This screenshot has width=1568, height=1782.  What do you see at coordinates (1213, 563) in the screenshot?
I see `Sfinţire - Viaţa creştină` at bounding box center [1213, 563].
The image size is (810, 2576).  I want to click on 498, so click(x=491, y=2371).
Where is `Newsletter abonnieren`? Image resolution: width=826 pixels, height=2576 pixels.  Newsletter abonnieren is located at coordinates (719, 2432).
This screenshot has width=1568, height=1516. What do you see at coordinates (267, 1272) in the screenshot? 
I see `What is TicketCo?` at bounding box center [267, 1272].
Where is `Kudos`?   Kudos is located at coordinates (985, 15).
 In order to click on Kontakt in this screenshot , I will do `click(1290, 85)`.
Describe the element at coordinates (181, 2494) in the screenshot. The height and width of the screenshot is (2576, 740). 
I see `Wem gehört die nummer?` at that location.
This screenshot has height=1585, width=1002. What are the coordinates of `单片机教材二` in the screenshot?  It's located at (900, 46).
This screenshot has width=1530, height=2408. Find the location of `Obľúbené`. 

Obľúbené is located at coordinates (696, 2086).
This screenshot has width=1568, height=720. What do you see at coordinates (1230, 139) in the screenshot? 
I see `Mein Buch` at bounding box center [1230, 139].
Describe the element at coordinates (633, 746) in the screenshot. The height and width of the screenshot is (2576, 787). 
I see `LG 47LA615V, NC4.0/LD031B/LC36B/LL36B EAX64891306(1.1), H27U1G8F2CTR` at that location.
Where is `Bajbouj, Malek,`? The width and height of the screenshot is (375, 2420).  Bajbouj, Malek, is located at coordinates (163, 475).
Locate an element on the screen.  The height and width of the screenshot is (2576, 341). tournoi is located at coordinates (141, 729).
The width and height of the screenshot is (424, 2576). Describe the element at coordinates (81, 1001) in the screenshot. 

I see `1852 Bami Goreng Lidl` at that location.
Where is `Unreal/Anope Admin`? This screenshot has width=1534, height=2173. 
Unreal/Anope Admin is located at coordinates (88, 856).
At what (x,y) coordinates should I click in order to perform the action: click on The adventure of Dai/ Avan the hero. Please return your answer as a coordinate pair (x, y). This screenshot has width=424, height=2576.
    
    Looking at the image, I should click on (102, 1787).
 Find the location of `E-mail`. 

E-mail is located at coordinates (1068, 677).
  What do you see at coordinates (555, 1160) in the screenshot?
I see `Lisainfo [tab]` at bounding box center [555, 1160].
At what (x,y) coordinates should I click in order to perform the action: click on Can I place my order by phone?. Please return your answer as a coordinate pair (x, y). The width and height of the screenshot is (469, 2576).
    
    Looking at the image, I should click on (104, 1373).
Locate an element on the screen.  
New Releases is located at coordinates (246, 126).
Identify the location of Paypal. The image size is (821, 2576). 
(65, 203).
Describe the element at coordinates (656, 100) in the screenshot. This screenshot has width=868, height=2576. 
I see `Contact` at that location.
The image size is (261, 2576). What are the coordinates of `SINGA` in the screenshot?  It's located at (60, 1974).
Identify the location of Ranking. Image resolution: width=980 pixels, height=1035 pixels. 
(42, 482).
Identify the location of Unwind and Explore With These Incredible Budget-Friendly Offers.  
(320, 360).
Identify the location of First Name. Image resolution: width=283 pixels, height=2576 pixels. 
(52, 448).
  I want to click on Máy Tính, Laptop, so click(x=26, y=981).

◆ Exercise: Output every record above a second time, exactly.

◆ Response:
This screenshot has width=1568, height=1782.  What do you see at coordinates (1213, 563) in the screenshot?
I see `Sfinţire - Viaţa creştină` at bounding box center [1213, 563].
The image size is (810, 2576).  I want to click on 498, so click(x=491, y=2371).
Where is `Newsletter abonnieren`? Image resolution: width=826 pixels, height=2576 pixels.  Newsletter abonnieren is located at coordinates (719, 2432).
This screenshot has width=1568, height=1516. What do you see at coordinates (267, 1272) in the screenshot? 
I see `What is TicketCo?` at bounding box center [267, 1272].
Where is `Kudos`?   Kudos is located at coordinates (985, 15).
 In order to click on Kontakt in this screenshot , I will do `click(1290, 85)`.
Describe the element at coordinates (181, 2494) in the screenshot. The height and width of the screenshot is (2576, 740). 
I see `Wem gehört die nummer?` at that location.
This screenshot has height=1585, width=1002. What are the coordinates of `单片机教材二` in the screenshot?  It's located at (900, 46).
This screenshot has width=1530, height=2408. Find the location of `Obľúbené`. 

Obľúbené is located at coordinates (696, 2086).
This screenshot has width=1568, height=720. What do you see at coordinates (1230, 139) in the screenshot? 
I see `Mein Buch` at bounding box center [1230, 139].
Describe the element at coordinates (633, 746) in the screenshot. The height and width of the screenshot is (2576, 787). 
I see `LG 47LA615V, NC4.0/LD031B/LC36B/LL36B EAX64891306(1.1), H27U1G8F2CTR` at that location.
Where is `Bajbouj, Malek,`? The width and height of the screenshot is (375, 2420).  Bajbouj, Malek, is located at coordinates (163, 475).
Locate an element on the screen.  The height and width of the screenshot is (2576, 341). tournoi is located at coordinates (141, 729).
The width and height of the screenshot is (424, 2576). Describe the element at coordinates (81, 1001) in the screenshot. 

I see `1852 Bami Goreng Lidl` at that location.
Where is `Unreal/Anope Admin`? This screenshot has width=1534, height=2173. 
Unreal/Anope Admin is located at coordinates (88, 856).
At what (x,y) coordinates should I click in order to perform the action: click on The adventure of Dai/ Avan the hero. Please return your answer as a coordinate pair (x, y). This screenshot has width=424, height=2576.
    
    Looking at the image, I should click on (102, 1787).
 Find the location of `E-mail`. 

E-mail is located at coordinates (1068, 677).
  What do you see at coordinates (555, 1160) in the screenshot?
I see `Lisainfo [tab]` at bounding box center [555, 1160].
At what (x,y) coordinates should I click in order to perform the action: click on Can I place my order by phone?. Please return your answer as a coordinate pair (x, y). The width and height of the screenshot is (469, 2576).
    
    Looking at the image, I should click on (104, 1373).
Locate an element on the screen.  
New Releases is located at coordinates (246, 126).
Identify the location of Paypal. The image size is (821, 2576). 
(65, 203).
Describe the element at coordinates (656, 100) in the screenshot. This screenshot has width=868, height=2576. 
I see `Contact` at that location.
The image size is (261, 2576). What are the coordinates of `SINGA` in the screenshot?  It's located at (60, 1974).
Identify the location of Ranking. Image resolution: width=980 pixels, height=1035 pixels. 
(42, 482).
Identify the location of Unwind and Explore With These Incredible Budget-Friendly Offers.  
(320, 360).
Identify the location of First Name. Image resolution: width=283 pixels, height=2576 pixels. 
(52, 448).
  I want to click on Máy Tính, Laptop, so click(x=26, y=981).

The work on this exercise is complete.